We should never forget that Iraqi society has been destroyed. The people of that unhappy land have lost everything — their homes, their schools, their neighborhoods, their mosques, their jobs, their careers, their professionals, their health care, their legal system, their women’s rights, their religious tolerance, their security, their friends, their families, their past, their present, their future, their lives. But they do have their surge.

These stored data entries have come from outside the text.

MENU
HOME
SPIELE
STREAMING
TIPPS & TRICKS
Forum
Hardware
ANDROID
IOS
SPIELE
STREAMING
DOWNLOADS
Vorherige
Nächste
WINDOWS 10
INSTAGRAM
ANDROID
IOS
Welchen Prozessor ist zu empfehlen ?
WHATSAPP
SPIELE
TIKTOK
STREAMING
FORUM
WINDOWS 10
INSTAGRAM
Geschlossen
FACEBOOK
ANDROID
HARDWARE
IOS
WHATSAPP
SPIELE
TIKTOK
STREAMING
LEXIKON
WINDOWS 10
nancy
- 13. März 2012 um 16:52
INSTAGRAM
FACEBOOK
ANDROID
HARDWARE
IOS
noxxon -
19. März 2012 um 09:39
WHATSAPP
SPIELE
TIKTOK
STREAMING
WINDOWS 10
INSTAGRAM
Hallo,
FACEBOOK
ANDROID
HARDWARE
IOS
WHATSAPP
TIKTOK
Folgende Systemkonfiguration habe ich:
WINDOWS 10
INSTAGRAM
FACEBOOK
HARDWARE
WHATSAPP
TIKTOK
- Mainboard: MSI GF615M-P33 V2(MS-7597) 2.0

The War against Everything and Everyone, Endlessly

Nidal Malik Hasan, the US Army psychiatrist who killed 13 and wounded some 30 at Fort Hood, Texas in November reportedly regards the US War on Terror as a war aimed at Muslims. He told colleagues that “the US was battling not against security threats in Iraq and Afghanistan, but Islam itself.” ((Christian Science Monitor, November 17, 2009.)) Hasan had long been in close contact with Anwar al-Awlaki, a US-born cleric and al Qaeda sympathizer now living in Yemen, who also called the US War on Terror a “war against Muslims.” Many, probably most, Muslims all over the world hold a similar view about American foreign policy.

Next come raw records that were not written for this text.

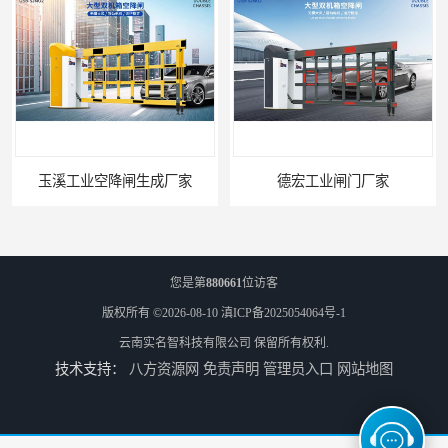
玉溪工业空降闸生成厂家
德宏工业闸门厂家
您是第
880661
位访客
版权所有 ©2026-08-10
滇ICP备2025054064号-1
云南实名智科技有限公司
保留所有权利.
技术支持：
八方资源网
免责声明
管理员入口
网站地图
普洱大型闸门厂家
昆明大型闸门生成厂家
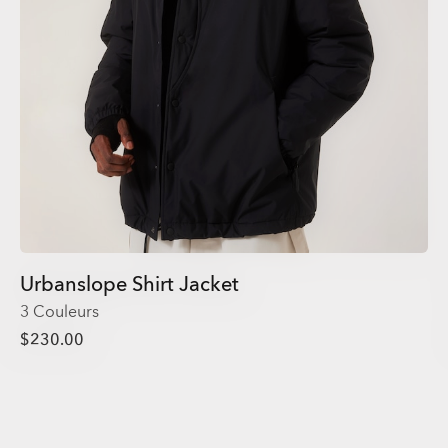
Urbanslope Shirt Jacket
3 Couleurs
$230.00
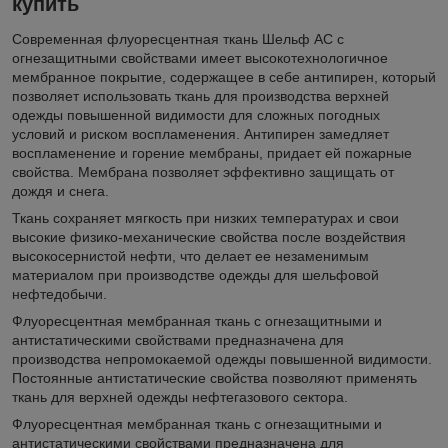
купить
Современная флуоресцентная ткань Шельф АС с
огнезащитными свойствами имеет высокотехнологичное
мембранное покрытие, содержащее в себе антипирен, который
позволяет использовать ткань для производства верхней
одежды повышенной видимости для сложных погодных
условий и риском воспламенения. Антипирен замедляет
воспламенение и горение мембраны, придает ей пожарные
свойства. Мембрана позволяет эффективно защищать от
дождя и снега.
Ткань сохраняет мягкость при низких температурах и свои
высокие физико-механические свойства после воздействия
высокосернистой нефти, что делает ее незаменимым
материалом при производстве одежды для шельфовой
нефтедобычи.
Флуоресцентная мембранная ткань с огнезащитными и
антистатическими свойствами предназначена для
производства непромокаемой одежды повышенной видимости.
Постоянные антистатические свойства позволяют применять
ткань для верхней одежды нефтегазового сектора.
Флуоресцентная мембранная ткань с огнезащитными и
антистатическими свойствами предназначена для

I believe they’re mistaken. For many years, going back to at least the Korean war, it’s been fairly common for accusations to be made by activists opposed to US policies, in the United States and abroad, as well as by Muslims, that the United States chooses as its bombing targets only people of color, those of the Third World, or Muslims. But it must be remembered that in 1999 one of the most sustained and ferocious American bombing campaigns ever — 78 days in a row — was carried out against the Serbs of the former Yugoslavia: white, European, Christians. Indeed, we were told that the bombing was to rescue the people of Kosovo, who are largely Muslim. Earlier, the United States had come to the aid of the Muslims of Bosnia in their struggle against the Serbs. The United States is in fact an equal-opportunity bomber. The only qualifications for a country to become an American bombing target appear to be: (a) It poses a sufficient obstacle — real, imagined, or, as with Serbia, ideological — to the desires of the empire; (b) It is virtually defenseless against aerial attack.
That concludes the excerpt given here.